On Friday, the U.S. lawyer for opposition lawmaker Robert Kyagulanyi, a musician known by his stage name Bobi Wine, called on the United States to stop funding Uganda’s military as a punitive measure against what Kyagulanyi said was torture by authorities in his country.

Kyagulanyi and fellow parliamentarian Francis Zaake say they were tortured by security forces while in detention in August.

The case led to protests against Museveni.

Kyagulanyi, who has emerged as a formidable threat to the president, was charged with treason over his alleged role in the stoning of Museveni’s convoy during campaigning for a parliamentary seat.

The government in Kampala denies torturing Kyagulanyi.
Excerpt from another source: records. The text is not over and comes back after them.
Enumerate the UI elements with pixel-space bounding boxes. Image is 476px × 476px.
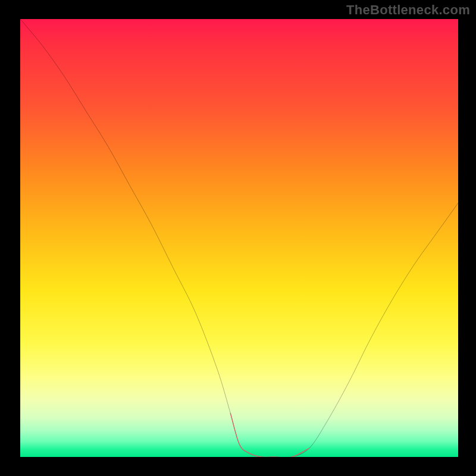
- curve-layer: [20, 19, 458, 457]
- bottleneck-curve: [20, 19, 458, 457]
- plot-area: [20, 19, 458, 457]
- optimal-range-highlight: [230, 413, 309, 457]
- watermark-text: TheBottleneck.com: [346, 2, 470, 18]
- chart-frame: TheBottleneck.com: [0, 0, 476, 476]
In power since 1986, Museveni has been widely accused by opposition critics and rights campaigners of using security forces to suppress opposition to his rule.
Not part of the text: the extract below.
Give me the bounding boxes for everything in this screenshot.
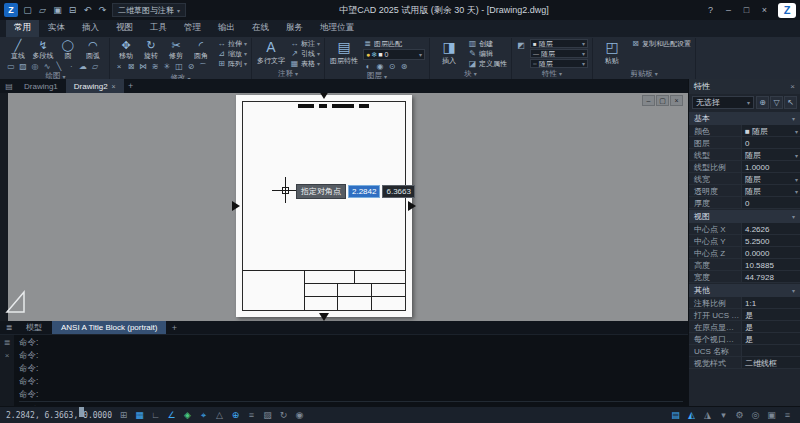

“NGOs funded by foreign governments actually give money to opposition players, give advice, lie on their behalf,” Museveni said.

Museveni also said his government had taken a decision to deploy thousands of auxiliary forces in the capital Kampala to boost security after a rash of assassinations of prominent people, including two police officers, a lawmaker and a public prosecutor.

In July, the constitution was amended to remove the presidential age limit of 75 years, meaning Museveni can run again for president in 2021 — the year the country hopes to begin oil production.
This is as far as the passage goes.